Considering my second job is serving, and my wage will go up with the minimum wage increase, I should be excited right?
But I feel as though the joy that automatically accompanies this increase is a bit superficial and should be approached, like everything politicians love to announce, with skepticism.
The minimum wage will be raised to $8.75 on May 1. It will increase to $9.50 on Nov. 1, before hitting $10.25 in May 2012. The $6 training wage will be repealed as of May, and there's a separate minimum wage for liquor servers.
The minimum wage for alcohol servers is currently $8 an hour. It will rise to $8.50 on May 1, $8.75 on Nov. 1, and $9 in May 2012.
I think it's kind of like the initial excitement Canadians felt when the Loonie started going up and up to the point where it's basically worth the same as the U.S. dollar until Canadians realized Americans weren't coming to play and spend in Canada as much and that the bargain prices across the border had become dramatically more attractive.
Yes, I think it's good that fast food restaurants will no longer get away with paying $8 an hour to those who live below the poverty line.
My first real job (other than mucking out horse stalls for riding lessons) was working customer service at McDonald's in Mission and I can genuinely get behind any initiative to pay those employees more.
You deal with a lot working at a fast food restaurant delivering speedy, friendly and efficient service and often for people who don't realize they're talking to a person and not a McMenu.
The current minimum wage pays full-time employees $1,280 per month. Now, take a minute and imagine how quickly that entire cheque would disappear into rent, groceries, daycare and car payments Gone.
This increase could mean more than 4,000 additional dollars annually for a full-time employee, which isn't nothing but not that many employers actually pay their employees such a low wage unless they're servers who earn their living on tips.
In 2009, only 41,000 British Columbians earned minimum wage or less that's not even one per cent of the province's population.
So who is shelling out these wage increases?
Well, it'll have to come from everyone involved because restaurant owners sure don't have money lying around with the current economy, the new harmonized sales tax and rising food prices. Add in the harsher drinking and driving laws that ensures a lower chequebook balance and that's why a restaurant near you has likely closed in the past six months.
The immediate fear becomes job loss and numerous business owners across the province have said this is a possibility.
If a restaurant makes $500,000 per year and its wage cost is generally 30 per cent, or $150,000, and the wage goes up 30 per cent, that's a $45,000 increase.
What budget does that come from? Most restaurants and pubs, who will likely be the hardest hit, are already down this year.

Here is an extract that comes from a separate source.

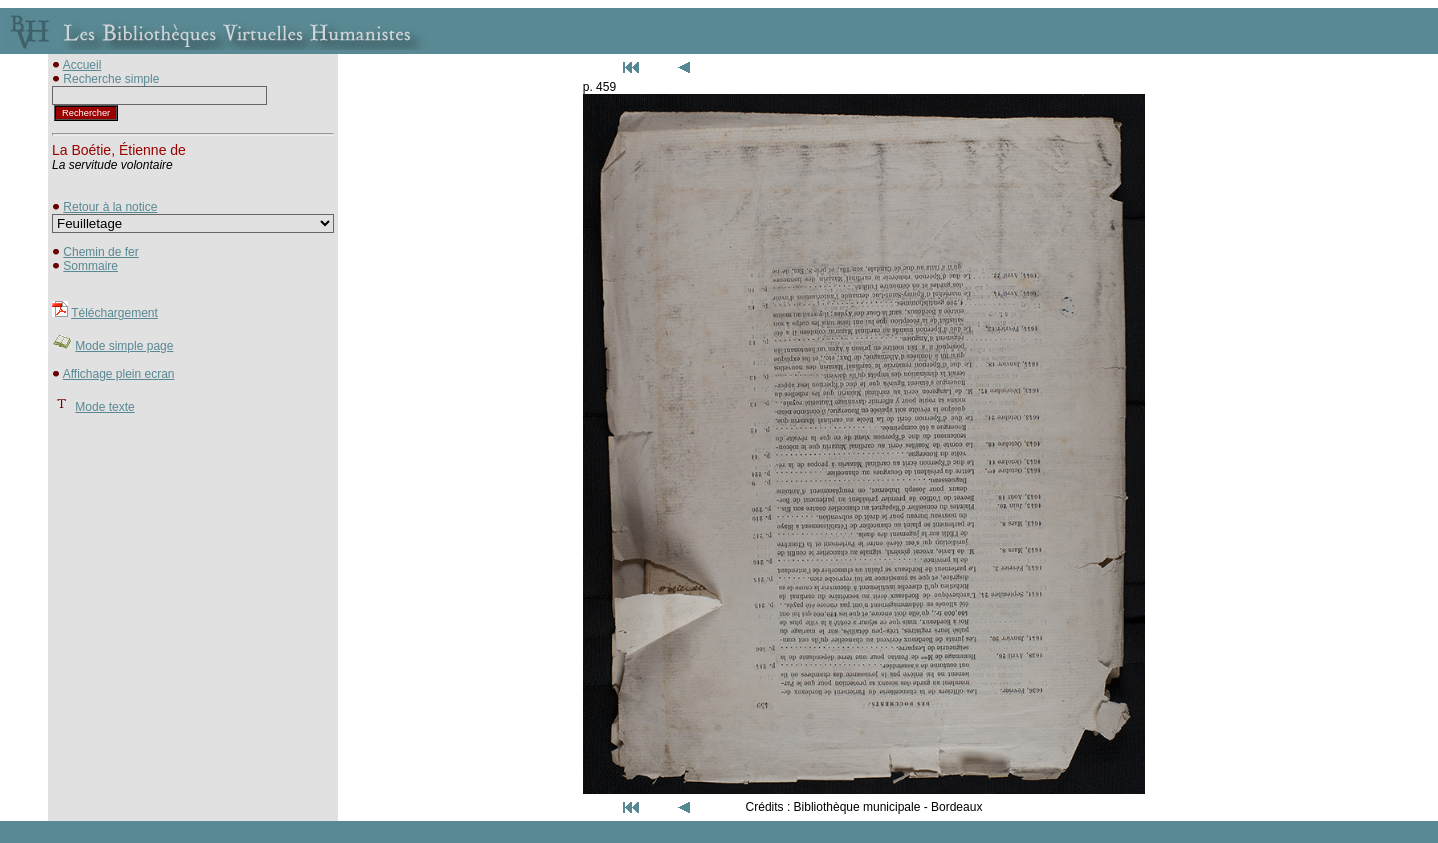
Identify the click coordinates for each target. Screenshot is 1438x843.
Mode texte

I would predict business owners will have to decrease the number of servers in a restaurant, which results in poorer quality service, which in turn results in less tips and probably a lower return overall.
Or maybe the number of hostesses, who don't serve alcohol but do receive a bit at tip-out, will decrease.
Jim Sinclair, president of the B.C. Federation of Labour, took issue with the job-losses threat, however, calling it a "bogeyman."
"I don't believe businesses make it or break it on these kinds of wages," he said.
Then what will? Businesses are not indestructible.
I say let the economy dictate salaries there will always be employers who pinch every penny they can get and don't pay their staff properly, but most good employers know that happy employees are better employees in general.
Then again, maybe I have too much faith in people.